The boost capacitor 234 operates to increase the voltage of the bootstrap terminal 248 (e.g., BS) to be larger in magnitude than the output signal 242 (e.g., GATE_OUT) by a predetermined voltage, and to provide a voltage 250 for the high-side driver 208 to operate. The diode 236 operates to rectify a current 254 flowing from the power source 210 to the diode 236 in order to prevent a current flowing from the high-side driver 208 to the power source 210 if the voltage of the bootstrap terminal 248 (e.g., BS) becomes larger than the bias voltage 238 (e.g., VDD) provided by the power source 210.
The conventional gate driver 202 usually uses a bootstrap structure including the boost capacitor 234 and the bootstrap terminal 248 (e.g., BS) to provide a proper operating voltage for the high-side driver 208. However, the boost capacitor 234 often has a capacitance of tens or hundreds of nanofarads, and hence may not be easily incorporated into an integrated-circuit (IC) chip.
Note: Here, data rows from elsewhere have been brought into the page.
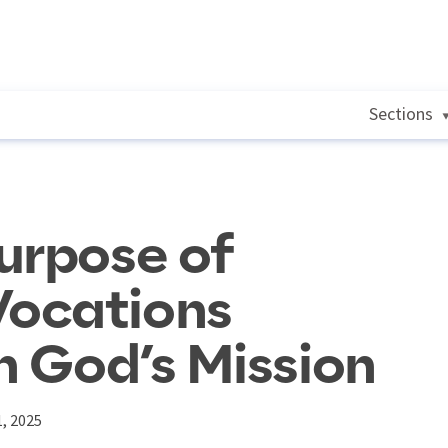
Sections
urpose of
ocations
n God’s Mission
, 2025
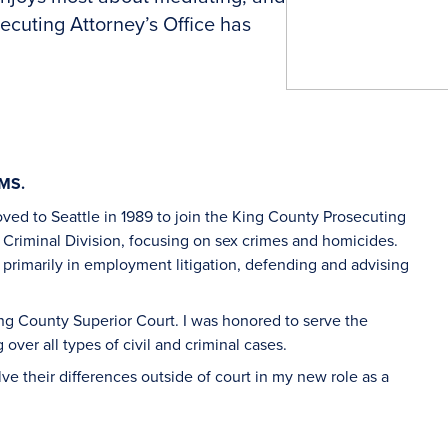
ecuting Attorney’s Office has
AMS.
I moved to Seattle in 1989 to join the King County Prosecuting
e Criminal Division, focusing on sex crimes and homicides.
, primarily in employment litigation, defending and advising
King County Superior Court. I was honored to serve the
 over all types of civil and criminal cases.
lve their differences outside of court in my new role as a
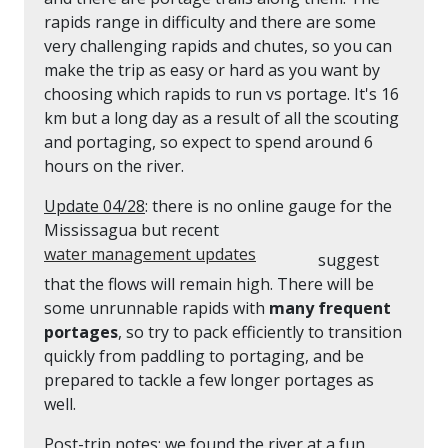
rapids range in difficulty and there are some
very challenging rapids and chutes, so you can
make the trip as easy or hard as you want by
choosing which rapids to run vs portage. It's 16
km but a long day as a result of all the scouting
and portaging, so expect to spend around 6
hours on the river.
Update 04/28
: there is no online gauge for the
Mississagua but recent
water management updates
suggest
that the flows will remain high. There will be
some unrunnable rapids with
many frequent
portages
, so try to pack efficiently to transition
quickly from paddling to portaging, and be
prepared to tackle a few longer portages as
well.
Post-trip notes
: we found the river at a fun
Further, the bootstrap terminal 248 is not suitable if terminals (e.g., pins) are limited on an IC chip. Additionally, the diode 236 is usually needed for the gate driver 202 for rectifying the current 254. If the diode 236 is a Schottky diode which often has good performance for rectification, manufacturing costs may increase.
Hence it is highly desirable to improve techniques of driving transistors with high threshold voltages.